A city government source said city officials believe that Gov. Schweiker, since moving up from the lieutenant governorship on Oct. 5, has betrayed his predecessor's pledge to engage in true negotiation with the city to fix the district.
"We are very upset with the process," the source said. "It's been completely derailed. Our goal all along was to achieve a partnership with the governor. But this is not a negotiation at all."
The Republican governor's plan, presented to the Democratic mayor Oct. 31, calls for a private company to operate the district. The company would answer to a five-member commission; four members would be appointed by the governor and one by the mayor.
That body would take over the function of the city school board. The management company would be permitted to replace the district's top 55 leaders. In addition, the plan would divide the city's 264 schools into three groups, based on performance.
The 60 worst-performing schools would be run by the lead private operator, or other private firms, in partnership with community organizations.
Meanwhile, the 34 top-performing schools would be supervised by the district's private operator, but left essentially alone.
Finally, the 170 remaining schools would receive special assistance, such as textbooks, teacher training, and curriculum improvements. Curricula in those schools would be made more uniform, and millions of dollars would be spent on performance bonuses for principals and higher pay for "lead" teachers who mentored less experienced colleagues.
The plan, which echoes recommendations in a $2.7 million study Gov. Ridge had commissioned from Edison Schools Inc., the country's biggest for-profit operator of public schools, would cost $150 million a year. Half would come from the state and half from the city.
Gov. Schweiker's report envisions $225 million in cost savings by 2004-05, achieved through such measures as "procurement innovations," staff attrition, and selling the school district's Art Deco-style headquarters. New money and savings would be focused on improving the worst-performing schools. A $300 million bond issue would finance the district's deficit, projected to top $200 million in each of the next few years.
Although the 32-page plan does not name Edison as the company that would run the schools, Edison has made no secret of its desire to be hired for the job. The development of Mr. Schweiker's proposal was closely interwoven with the drafting of Edison's own report on the district, and they were released jointly.
The New York City-based company manages 136 public schools in 53 cities and 22 states.
"We spent 90 days studying Philadelphia, and we know we can absolutely deliver on the governor's proposal," said Adam Tucker, Edison's spokesman. "We hope to be a partner, and we know we're up to the challenge."
The governor's proposal divided community groups. The local chapter of the National Association for the Advancement of Colored People and a group of African-American clergy attacked the privatization plan as profiteering "off the backs of our children." About two-thirds of the district's students are black.
Other community groups—some of which hope to run clusters of city schools—supported the plan, saying it represents the best hope for community control over a failing system.

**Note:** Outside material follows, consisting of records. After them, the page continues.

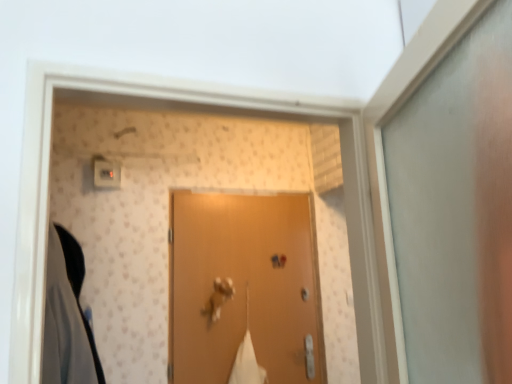 Question: In the image, is matte brown door at center on the left side or the right side of metallic gold door handle at center?

Choices:
 (A) right
 (B) left

Answer: (A)

Question: Based on their sizes in the image, would you say matte brown door at center is bigger or smaller than metallic gold door handle at center?

Choices:
 (A) big
 (B) small

Answer: (A)

Question: Which object is the closest to the matte plastic light switch at upper left?

Choices:
 (A) matte brown door at center
 (B) metallic gold door handle at center
 (C) dark gray fabric at left

Answer: (C)

Question: Considering the real-world distances, which object is closest to the metallic gold door handle at center?

Choices:
 (A) matte brown door at center
 (B) dark gray fabric at left
 (C) matte plastic light switch at upper left

Answer: (A) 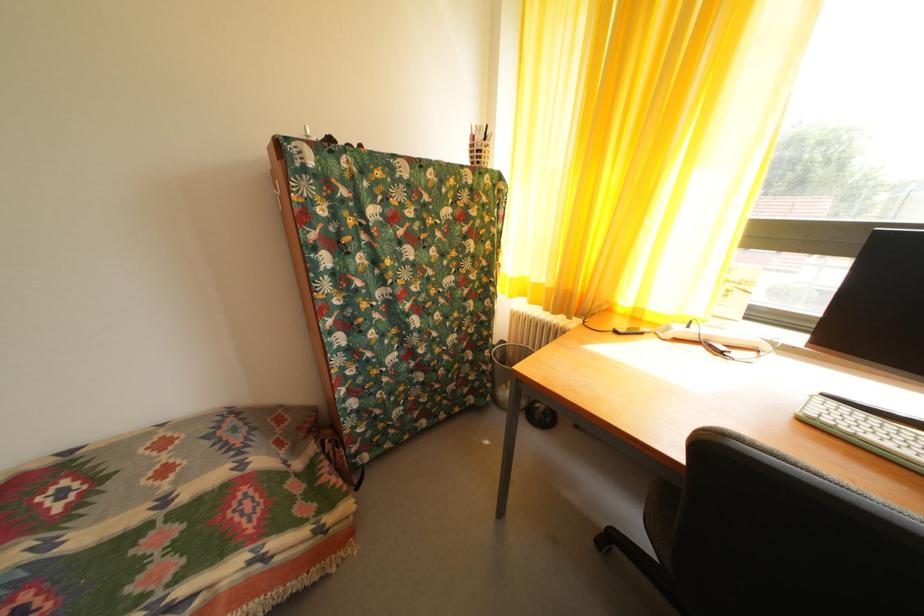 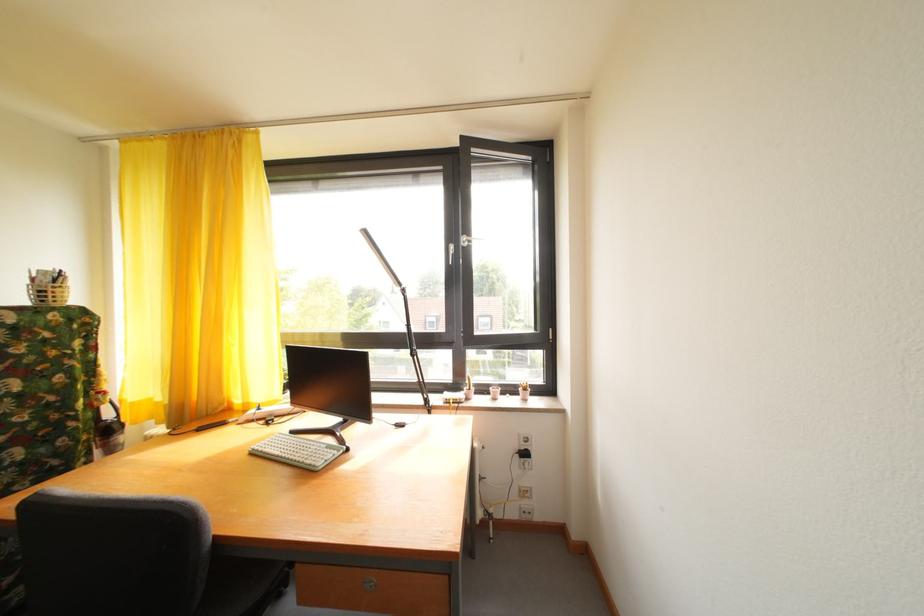 The point at (481, 145) is marked in the first image. Where is the corresponding point in the second image?

(43, 286) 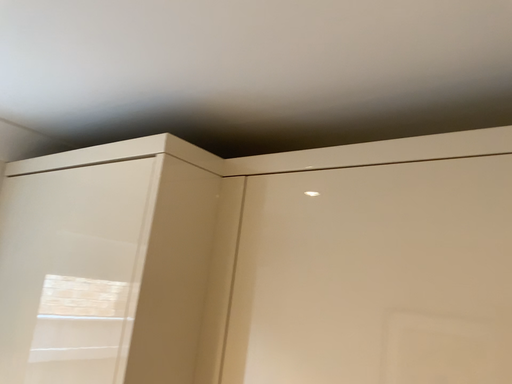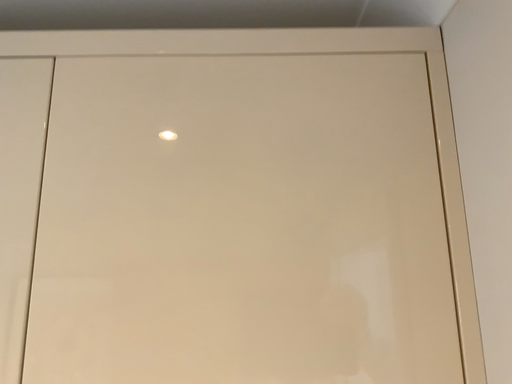 Question: Which way did the camera rotate in the video?

Choices:
 (A) rotated right
 (B) rotated left

Answer: (A) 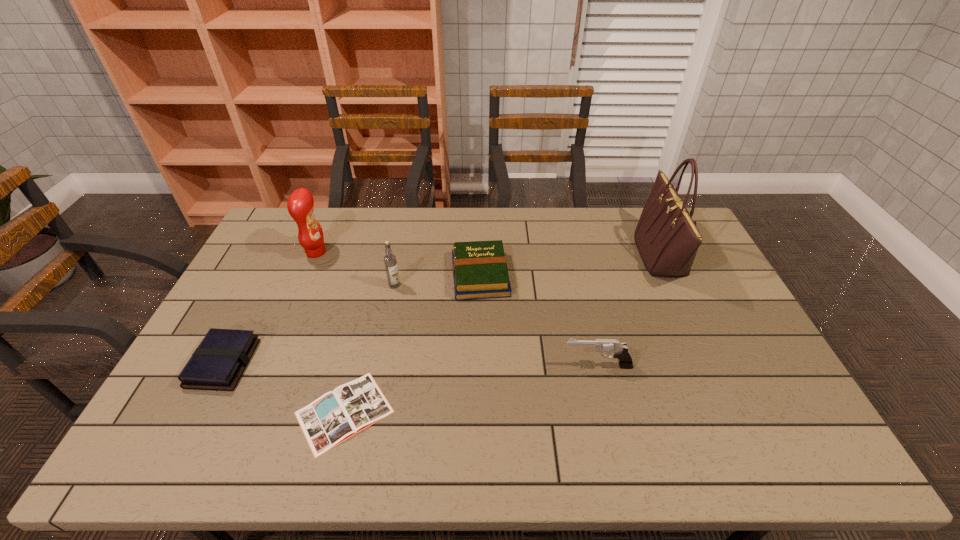 You are a GUI agent. You are given a task and a screenshot of the screen. Output one action in this format:
    pyautogui.click(x=<x>, y=<y>)
    Task: Click on the free space between the fourth shortest object and the fifth shortest object
    Image resolution: width=960 pixels, height=540 pixels.
    Given the screenshot: What is the action you would take?
    pyautogui.click(x=496, y=326)

Where is `vacant region between the leftmost object and the shortest object`? This screenshot has width=960, height=540. vacant region between the leftmost object and the shortest object is located at coordinates (284, 388).

Identify the location of object that is the fifth closest to the vodka. (619, 350).

In order to click on object identified as the fifth closest to the fifth shortest object in this screenshot , I will do `click(619, 350)`.

You are a GUI agent. You are given a task and a screenshot of the screen. Output one action in this format:
    pyautogui.click(x=<x>, y=<y>)
    Task: Click on the book that is the second closest to the rightmost book
    
    Given the screenshot: What is the action you would take?
    pyautogui.click(x=219, y=361)

Select which book is the closest to the sixth object from right to left. Please provide its 2D coordinates. Your answer should be formatted as a tuple, i.e. [(x, y)], where the tuple contains the x and y coordinates of a point satisfying the conditions above.

[(219, 361)]

Where is `vacant space that satisfies the following two spatial constraints: 1. on the label side of the tallest book; 2. on the right side of the condiment`? This screenshot has width=960, height=540. vacant space that satisfies the following two spatial constraints: 1. on the label side of the tallest book; 2. on the right side of the condiment is located at coordinates (306, 275).

At what (x,y) coordinates should I click in order to perform the action: click on vacant region that satisfies the following two spatial constraints: 1. on the front-facing side of the rightmost object; 2. on the label of the vodka. Please return your answer as a coordinate pair (x, y). The height and width of the screenshot is (540, 960). Looking at the image, I should click on (674, 285).

The image size is (960, 540). I want to click on free spot that satisfies the following two spatial constraints: 1. on the label side of the farthest book; 2. on the left side of the condiment, so click(306, 275). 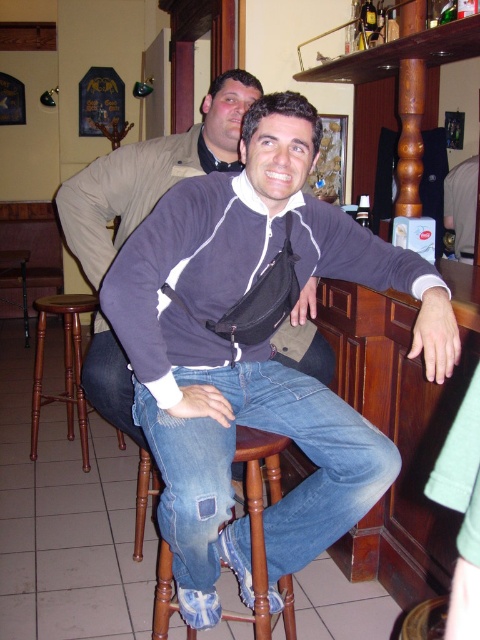 Based on the coordinates provided, which object is exactly at point (254, 355)?

The dark blue fleece at center is exactly at point (254, 355).

You are a fashion designer observing the man in the image. You need to determine which item of clothing is bigger between the dark blue fleece at center and the blue denim jeans at center. Which one is larger?

The dark blue fleece at center is larger in size than the blue denim jeans at center. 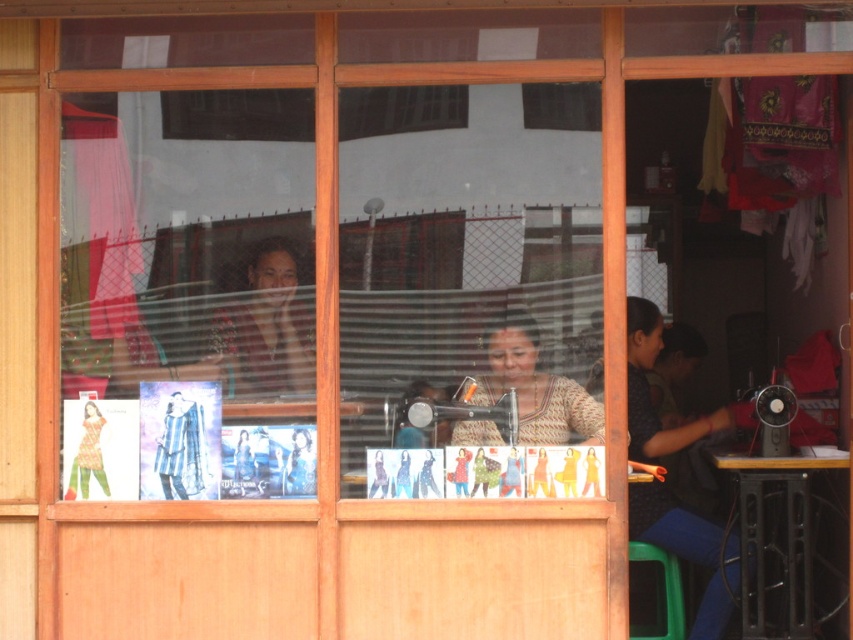 Who is higher up, dark blue fabric at lower right or matte brown shirt at center?

matte brown shirt at center is above.

Is the position of dark blue fabric at lower right more distant than that of matte brown shirt at center?

Yes.

Does point (683, 538) come behind point (247, 392)?

Yes, it is.

Locate an element on the screen. The height and width of the screenshot is (640, 853). dark blue fabric at lower right is located at coordinates (689, 550).

Consider the image. Is dark blue fabric at lower right wider than printed cotton dress at center?

Yes, dark blue fabric at lower right is wider than printed cotton dress at center.

Is point (723, 604) positioned after point (84, 468)?

Yes, point (723, 604) is farther from viewer.

What do you see at coordinates (689, 550) in the screenshot? I see `dark blue fabric at lower right` at bounding box center [689, 550].

The height and width of the screenshot is (640, 853). I want to click on dark blue fabric at lower right, so click(689, 550).

Between matte brown shirt at center and knitted beige sweater at center, which one is positioned lower?

knitted beige sweater at center is lower down.

Who is more forward, (262,387) or (561,403)?

Positioned in front is point (561,403).

Between point (254, 385) and point (492, 369), which one is positioned behind?

The point (254, 385) is behind.

Image resolution: width=853 pixels, height=640 pixels. I want to click on matte brown shirt at center, so click(x=264, y=330). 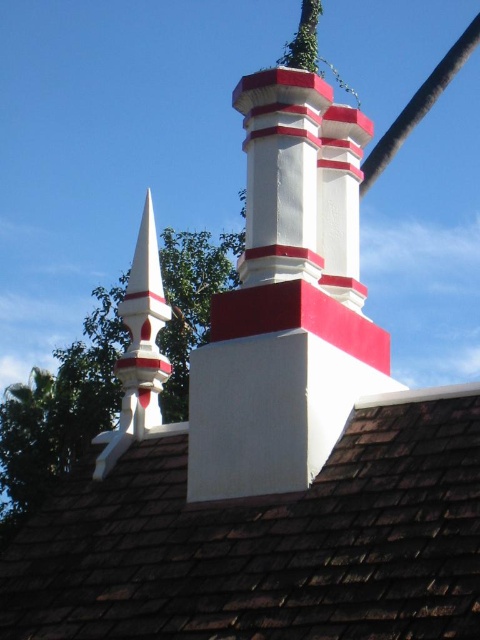 Does white painted brick chimney at upper center have a smaller size compared to black rubber pole at upper center?

Correct, white painted brick chimney at upper center occupies less space than black rubber pole at upper center.

Can you confirm if white painted brick chimney at upper center is positioned to the left of black rubber pole at upper center?

Indeed, white painted brick chimney at upper center is positioned on the left side of black rubber pole at upper center.

Who is more distant from viewer, (x=304, y=353) or (x=382, y=145)?

The point (x=382, y=145) is behind.

Find the location of a particular element. The image size is (480, 640). white painted brick chimney at upper center is located at coordinates (282, 308).

Who is positioned more to the right, brown shingles at upper center or white painted brick chimney at upper center?

Positioned to the right is white painted brick chimney at upper center.

Is brown shingles at upper center taller than white painted brick chimney at upper center?

In fact, brown shingles at upper center may be shorter than white painted brick chimney at upper center.

Locate an element on the screen. brown shingles at upper center is located at coordinates (266, 541).

The width and height of the screenshot is (480, 640). Describe the element at coordinates (266, 541) in the screenshot. I see `brown shingles at upper center` at that location.

Does brown shingles at upper center appear over black rubber pole at upper center?

Incorrect, brown shingles at upper center is not positioned above black rubber pole at upper center.

Who is more forward, (x=24, y=621) or (x=384, y=148)?

Positioned in front is point (x=24, y=621).

Locate an element on the screen. brown shingles at upper center is located at coordinates (266, 541). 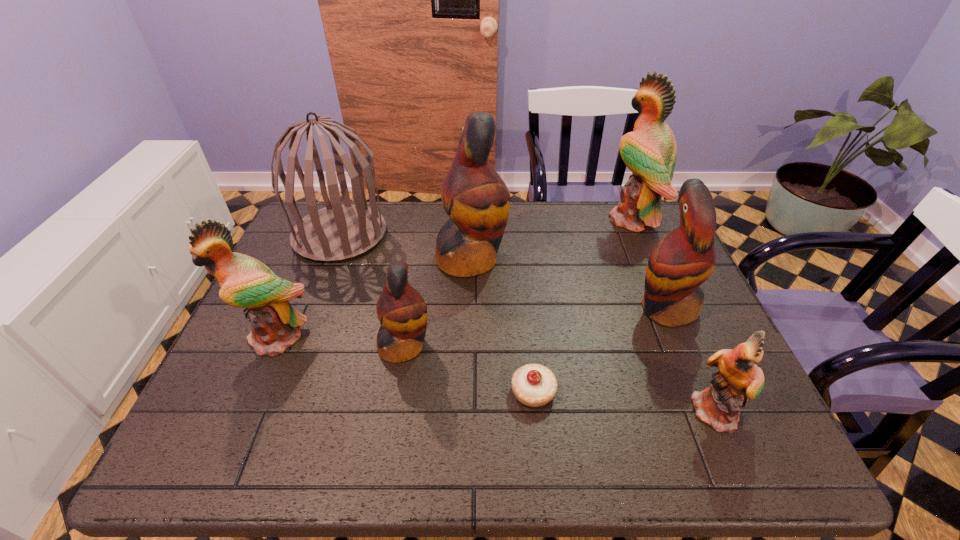 Locate an element on the screen. the farthest green parrot is located at coordinates (649, 152).

You are a GUI agent. You are given a task and a screenshot of the screen. Output one action in this format:
    pyautogui.click(x=<x>, y=<y>)
    Task: Click on the biggest green parrot
    Image resolution: width=960 pixels, height=540 pixels.
    Given the screenshot: What is the action you would take?
    pyautogui.click(x=649, y=152)

Identify the location of the farthest red parrot. (476, 199).

Where is `the second farthest parrot`? the second farthest parrot is located at coordinates (476, 199).

Locate an element on the screen. This screenshot has width=960, height=540. brown birdcage is located at coordinates (338, 232).

You are a GUI agent. You are given a task and a screenshot of the screen. Output one action in this format:
    pyautogui.click(x=<x>, y=<y>)
    Task: Click on the second nearest red parrot
    The width and height of the screenshot is (960, 540).
    Given the screenshot: What is the action you would take?
    pyautogui.click(x=682, y=260)

The width and height of the screenshot is (960, 540). I want to click on the rightmost red parrot, so click(x=682, y=260).

Identify the location of the second farthest green parrot. (245, 282).

At what (x,y) coordinates should I click in order to perform the action: click on the leftmost green parrot. Please return your answer as a coordinate pair (x, y). Looking at the image, I should click on (245, 282).

Image resolution: width=960 pixels, height=540 pixels. Identify the location of the smallest red parrot. 402,312. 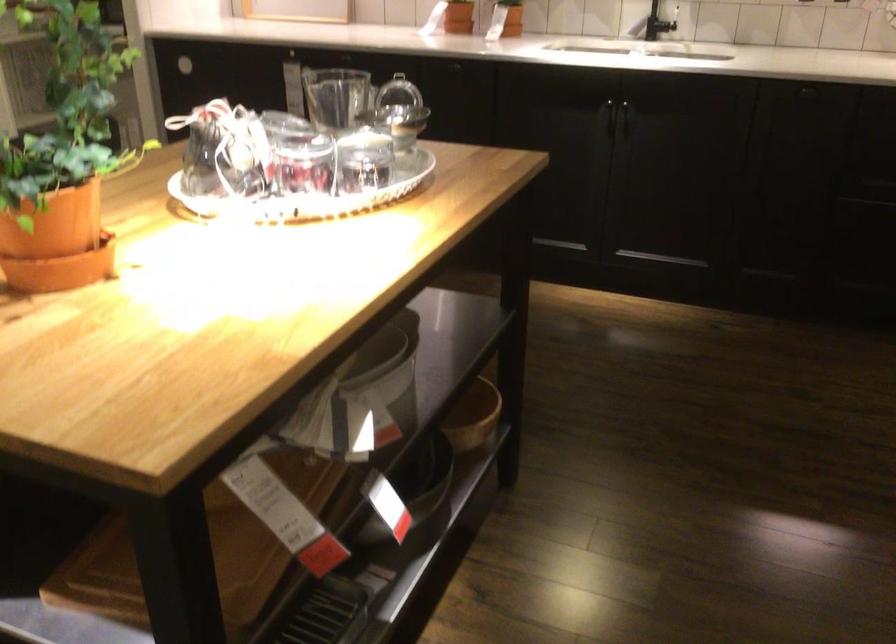 You are a GUI agent. You are given a task and a screenshot of the screen. Output one action in this format:
    pyautogui.click(x=<x>, y=<y>)
    Task: Click on the white bucket
    This screenshot has width=896, height=644.
    Given the screenshot: What is the action you would take?
    pyautogui.click(x=362, y=397) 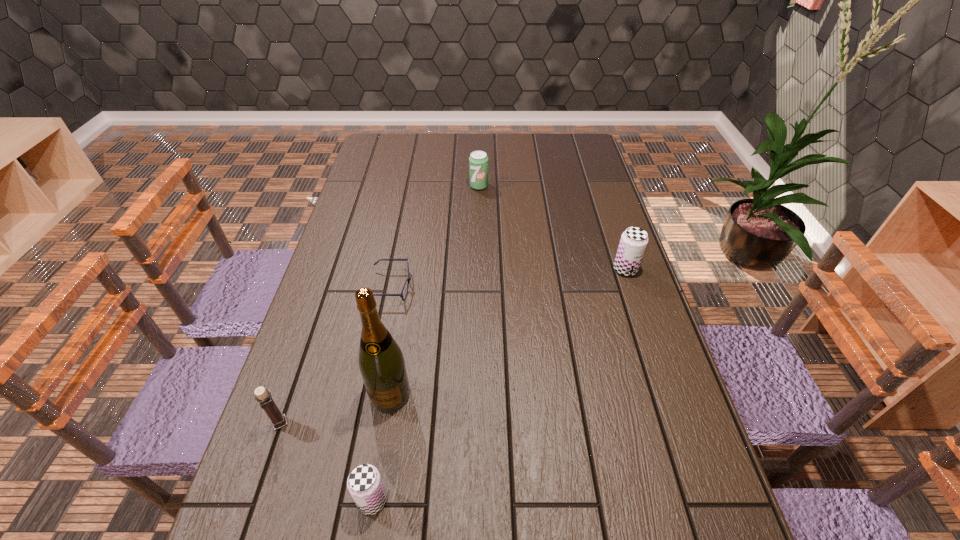 At what (x,y) coordinates should I click in order to perform the action: click on the fourth farthest object. Please return your answer as a coordinate pair (x, y). The image size is (960, 540). Looking at the image, I should click on (381, 362).

At what (x,y) coordinates should I click in order to perform the action: click on vacant space located on the right of the nearer beer can. Please return your answer as a coordinate pair (x, y). This screenshot has width=960, height=540. Looking at the image, I should click on (532, 500).

I want to click on free location located on the back of the farther beer can, so click(x=605, y=208).

The width and height of the screenshot is (960, 540). In order to click on vacant space situated 0.360m on the right of the soda in this screenshot , I will do `click(587, 186)`.

This screenshot has width=960, height=540. I want to click on free space located 0.060m on the front-facing side of the shortest object, so pos(433,287).

Identify the location of vacant position located 0.340m on the right of the fifth farthest object. (444, 423).

Locate an element on the screen. The image size is (960, 540). vacant space situated on the front-facing side of the third nearest object is located at coordinates (378, 468).

Find the location of a particular element. This screenshot has height=540, width=960. object positioned at the near edge is located at coordinates (364, 483).

This screenshot has height=540, width=960. I want to click on spectacles positioned at the left edge, so click(x=408, y=279).

Locate an element on the screen. This screenshot has height=540, width=960. candle holder located at the left edge is located at coordinates (263, 396). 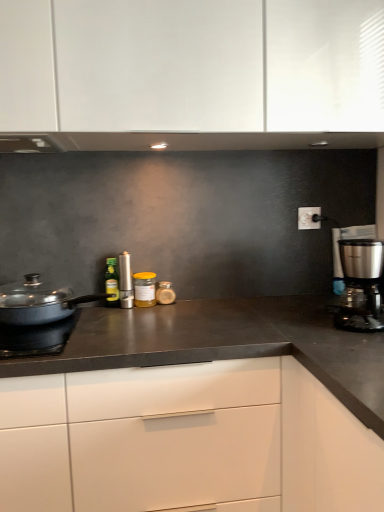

"Right now, [the school district budget of] $1.7 billion gets me high dropout rates and functional illiteracy," said the Rev. Luis Cortez Jr., the president of Nueva Esperanza. The nonprofit community group runs a charter school and hopes to operate eight more schools in heavily Hispanic north Philadelphia.
"Why should I care if someone makes money if my kids can read?" Mr. Cortez said. "It's not about who makes money. The point is who is learning to read and who is not."
One certainty is that the plan, should it take effect, will be widely watched.
"It now seems possible for a large district to be privatized and moved more under the authority of the state," said Steve Honeyman, who serves on the board of the Cross-City Campaign for Urban Reform, a Chicago nonprofit group.
"This situation is worth watching," Mr. Honeyman continued, "because of the themes of interest everywhere else: state versus local authority, who can be held accountable."